Last year, one game took the gaming market by storm, and it wasn’t Baldur’s Gate 3 (whatever that is), but a small card deck themed roguelike called Balatro. Hundreds of thousands of hours across multiple platforms later, Balatro became a huge phenomenon that started to send a lot of questions through the gaming market, questions about the quality of a game to time spent ratio, the cost of a game to how fun it is, and perhaps lastly, what if a game was better than Balatro? It took until 2025 to get that answer, but the answer is a resounding and clear bell. Nubby’s Number Factory is like if Balatro was good: It costs 5 dollars, it looks like it fell off a Windows XP computer disc, it farts at me when I close it, and it is one of my two contenders for 2025’s Game of the Year.

Bouncing Right Along

A screenshot of the game Nubby's Number Factory, showing the basic layout of the game screen.
It all looks pretty simple, right?
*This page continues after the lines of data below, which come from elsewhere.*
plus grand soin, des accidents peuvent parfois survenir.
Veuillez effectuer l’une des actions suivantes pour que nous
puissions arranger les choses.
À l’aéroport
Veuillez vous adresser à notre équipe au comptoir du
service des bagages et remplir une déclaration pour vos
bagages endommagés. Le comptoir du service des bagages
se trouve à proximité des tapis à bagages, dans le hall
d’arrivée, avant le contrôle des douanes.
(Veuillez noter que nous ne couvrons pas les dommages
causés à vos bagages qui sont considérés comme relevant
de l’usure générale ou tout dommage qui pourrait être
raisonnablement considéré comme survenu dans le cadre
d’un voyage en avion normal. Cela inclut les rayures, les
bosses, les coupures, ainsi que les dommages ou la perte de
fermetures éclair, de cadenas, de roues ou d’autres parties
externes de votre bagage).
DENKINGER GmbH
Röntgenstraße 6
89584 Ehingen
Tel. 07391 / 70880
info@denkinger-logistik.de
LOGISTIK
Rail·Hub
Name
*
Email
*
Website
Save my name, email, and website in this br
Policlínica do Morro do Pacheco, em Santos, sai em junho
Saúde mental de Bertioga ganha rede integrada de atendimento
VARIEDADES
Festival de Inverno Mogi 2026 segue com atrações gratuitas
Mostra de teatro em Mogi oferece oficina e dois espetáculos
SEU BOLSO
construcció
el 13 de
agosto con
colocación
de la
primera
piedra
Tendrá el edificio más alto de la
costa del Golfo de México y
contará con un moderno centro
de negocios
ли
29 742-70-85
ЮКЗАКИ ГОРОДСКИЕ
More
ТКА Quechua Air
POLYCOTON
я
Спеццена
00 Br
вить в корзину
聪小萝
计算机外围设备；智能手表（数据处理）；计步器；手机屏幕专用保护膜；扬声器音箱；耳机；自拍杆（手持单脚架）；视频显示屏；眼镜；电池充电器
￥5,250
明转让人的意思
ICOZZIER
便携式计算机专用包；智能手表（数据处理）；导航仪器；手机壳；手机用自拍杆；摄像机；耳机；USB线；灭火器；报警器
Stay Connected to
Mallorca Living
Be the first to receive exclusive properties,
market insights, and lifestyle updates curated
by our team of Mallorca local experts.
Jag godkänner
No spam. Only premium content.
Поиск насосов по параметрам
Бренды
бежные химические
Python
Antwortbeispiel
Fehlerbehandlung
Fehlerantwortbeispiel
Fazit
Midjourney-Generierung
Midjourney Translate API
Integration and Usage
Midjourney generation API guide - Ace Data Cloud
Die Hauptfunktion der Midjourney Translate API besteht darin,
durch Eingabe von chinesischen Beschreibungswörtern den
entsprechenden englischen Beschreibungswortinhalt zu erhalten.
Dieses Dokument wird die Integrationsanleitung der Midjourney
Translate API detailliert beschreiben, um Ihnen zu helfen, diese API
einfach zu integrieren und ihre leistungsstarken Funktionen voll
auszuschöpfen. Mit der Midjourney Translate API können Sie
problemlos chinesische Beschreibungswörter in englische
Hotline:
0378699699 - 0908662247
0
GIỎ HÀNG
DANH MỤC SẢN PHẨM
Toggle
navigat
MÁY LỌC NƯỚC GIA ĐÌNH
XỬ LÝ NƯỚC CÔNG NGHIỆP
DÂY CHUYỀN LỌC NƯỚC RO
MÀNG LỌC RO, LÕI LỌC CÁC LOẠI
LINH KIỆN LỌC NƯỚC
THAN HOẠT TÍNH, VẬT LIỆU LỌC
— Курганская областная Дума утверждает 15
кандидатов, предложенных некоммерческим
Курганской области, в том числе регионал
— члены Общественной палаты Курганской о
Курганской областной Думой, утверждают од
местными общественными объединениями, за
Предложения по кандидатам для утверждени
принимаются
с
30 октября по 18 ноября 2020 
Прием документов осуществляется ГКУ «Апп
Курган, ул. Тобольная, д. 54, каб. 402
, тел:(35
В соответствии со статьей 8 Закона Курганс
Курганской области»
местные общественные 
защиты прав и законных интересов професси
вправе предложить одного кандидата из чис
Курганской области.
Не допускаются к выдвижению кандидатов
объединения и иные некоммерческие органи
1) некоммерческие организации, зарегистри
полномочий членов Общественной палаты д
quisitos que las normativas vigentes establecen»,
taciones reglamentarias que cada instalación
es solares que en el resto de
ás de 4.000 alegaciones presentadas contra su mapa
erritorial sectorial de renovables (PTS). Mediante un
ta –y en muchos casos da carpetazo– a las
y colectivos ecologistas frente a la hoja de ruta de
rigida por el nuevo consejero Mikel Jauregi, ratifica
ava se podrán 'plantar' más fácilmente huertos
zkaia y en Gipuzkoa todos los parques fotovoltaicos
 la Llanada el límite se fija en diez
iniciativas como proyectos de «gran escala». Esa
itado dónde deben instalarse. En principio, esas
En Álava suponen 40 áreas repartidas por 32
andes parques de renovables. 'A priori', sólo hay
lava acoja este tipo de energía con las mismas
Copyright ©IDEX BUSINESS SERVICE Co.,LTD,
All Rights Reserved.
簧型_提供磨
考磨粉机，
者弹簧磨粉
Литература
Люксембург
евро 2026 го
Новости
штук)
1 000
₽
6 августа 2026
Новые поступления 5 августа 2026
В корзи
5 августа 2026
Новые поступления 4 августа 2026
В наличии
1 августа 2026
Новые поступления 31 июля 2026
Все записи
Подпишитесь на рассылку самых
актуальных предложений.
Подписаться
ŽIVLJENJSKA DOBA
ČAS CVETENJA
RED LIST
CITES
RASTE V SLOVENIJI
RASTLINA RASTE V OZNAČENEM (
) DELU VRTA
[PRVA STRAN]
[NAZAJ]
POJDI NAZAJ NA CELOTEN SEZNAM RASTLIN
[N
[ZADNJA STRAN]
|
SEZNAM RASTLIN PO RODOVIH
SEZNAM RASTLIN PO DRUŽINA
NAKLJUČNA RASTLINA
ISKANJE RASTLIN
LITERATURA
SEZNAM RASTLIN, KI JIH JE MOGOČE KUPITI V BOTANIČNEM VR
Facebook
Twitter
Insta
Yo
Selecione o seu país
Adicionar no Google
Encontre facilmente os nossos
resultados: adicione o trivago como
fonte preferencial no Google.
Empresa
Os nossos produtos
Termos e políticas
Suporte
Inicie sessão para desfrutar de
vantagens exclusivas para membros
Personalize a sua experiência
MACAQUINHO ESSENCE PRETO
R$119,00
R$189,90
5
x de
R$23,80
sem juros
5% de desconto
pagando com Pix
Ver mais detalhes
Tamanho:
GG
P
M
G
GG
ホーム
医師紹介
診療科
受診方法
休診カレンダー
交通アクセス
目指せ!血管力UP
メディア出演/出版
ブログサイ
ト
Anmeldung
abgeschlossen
Just hit the numbers, Nubby.

Nubby’s Number Factory is a roguelike, in that every run is randomized and losing sets you back at 0 to try your luck again. It is also like Peggle, Pachinko, or Plinko, whatever helps you visualize that the major way you, the player, interacts with your board: you hurl Nubby, the titular character, towards pegs, which pop every time Nubby hits them for points related to the numbers printed on them at the time of Nubby hitting them. Of course, everything becomes more complicated from there: each stage’s total points needed to clear it grow exponentially, and to help mitigate that, you can buy items from a shop every few levels, as well as earn Perks that help trigger those items multiple times outside of their basic triggering mechanisms, such as “First Peg Popped” or “Nubby Dies.”

Each run of the basic game asks players to navigate through 80 boards of continually escalating numerical goals, occasionally throwing in various pegs with abilities that affect the board state, like pegs that can cause you to lose points when you pop them, or that shut off your items when fully popped; some are even beneficial, causing explosions that pop pegs for you when hit. The variability of the boards as the difficulty climbs helps keeps runs fresh, as does the randomized shop and perks that can offer different ways of clearing the boards and creating successful runs.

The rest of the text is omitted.